Prompt injection occurs when a generative AI model is provided with input that combines trusted and untrusted content. It’s not the same thing as jailbreaking, which is simply input that aims to bypass safety mechanisms.

Prompt injection may be direct, entered by the user, or indirect, when the user directs the model to process content that contains instructions the model can act upon. 

An example of the latter would be asking an AI model to summarize a web page that contains malicious instructions – the model, having no inherent ability to distinguish between intended and unintended directives, would simply try to follow all orders. This behavior was noted recently in Perplexity’s Comet browser.

The image scaling attack described by Morozova and Hussain is a form of indirect prompt injection, and it has a better chance of success than many other techniques because the malicious text is hidden from the user – it’s exposed only through the process of downscaling the image.

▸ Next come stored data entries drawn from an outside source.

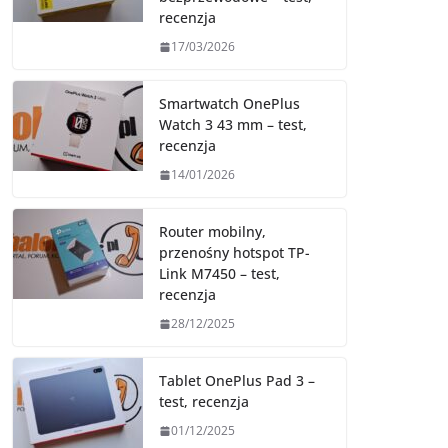
recenzja
17/03/2026
Smartwatch OnePlus
Watch 3 43 mm – test,
recenzja
14/01/2026
Router mobilny,
przenośny hotspot TP-
Link M7450 – test,
recenzja
28/12/2025
Tablet OnePlus Pad 3 –
test, recenzja
01/12/2025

To show the true malicious potential of the technique, Morozova and Hussain developed an open source tool called Anamorpher that can be used to craft images targeting each of the three common downscaling algorithms: nearest neighbor interpolation, bilinear interpolation, and bicubic interpolation.

The researchers say they have devised successful image scaling attacks against Vertex AI with a Gemini back end, Gemini’s web interface, Gemini’s API via the llm CLI, Google Assistant on an Android phone, and the Genspark agentic browser.

Google noted that the attack only works with a non-standard configuration of Gemini.

“We take all security reports seriously and appreciate the research from the security community,” a Google spokesperson told The Register. “Our investigation found that the behavior described is not a vulnerability in the default, secure configuration of Gemini CLI.”

In order for the attack to be possible, Google’s spokesperson explained, a user would first need to explicitly declare they trust input, overriding the default setting, and then ingest the malicious file.

“As documented in our project repo, we strongly recommend that developers only provide access to files and data they trust, and work inside a sandbox,” Google’s spokesperson said. 

“While we empower users with advanced configuration options and security features, we are taking this opportunity to add a more explicit warning within the tool for any user who chooses to disable this safeguard.”

The Trail of Bits researchers advise not using image downscaling in agentic AI systems. And if that’s necessary, they argue that the user should always be presented with a preview of what the model actually sees, even for CLI and API tools.

But really, they say AI systems need systematic defenses that mitigate the risk of prompt injection. ®

**Get our** Tech Resources
Image scaling attacks were discussed in a 2019 USENIX Security paper that builds upon prior work on adversarial examples that could confuse computer vision systems.
The technique involves embedding prompts into an image that tell the AI to act against its guidelines, then manipulating the image to hide the prompt from human eyes.
It requires the image to be prepared in a way that the malicious prompt encoding interacts with whichever image scaling algorithm is employed by the model.
The Trail of Bits researchers advise not using image downscaling in agentic AI systems.
But really, they say AI systems need systematic defenses that mitigate the risk of prompt injection.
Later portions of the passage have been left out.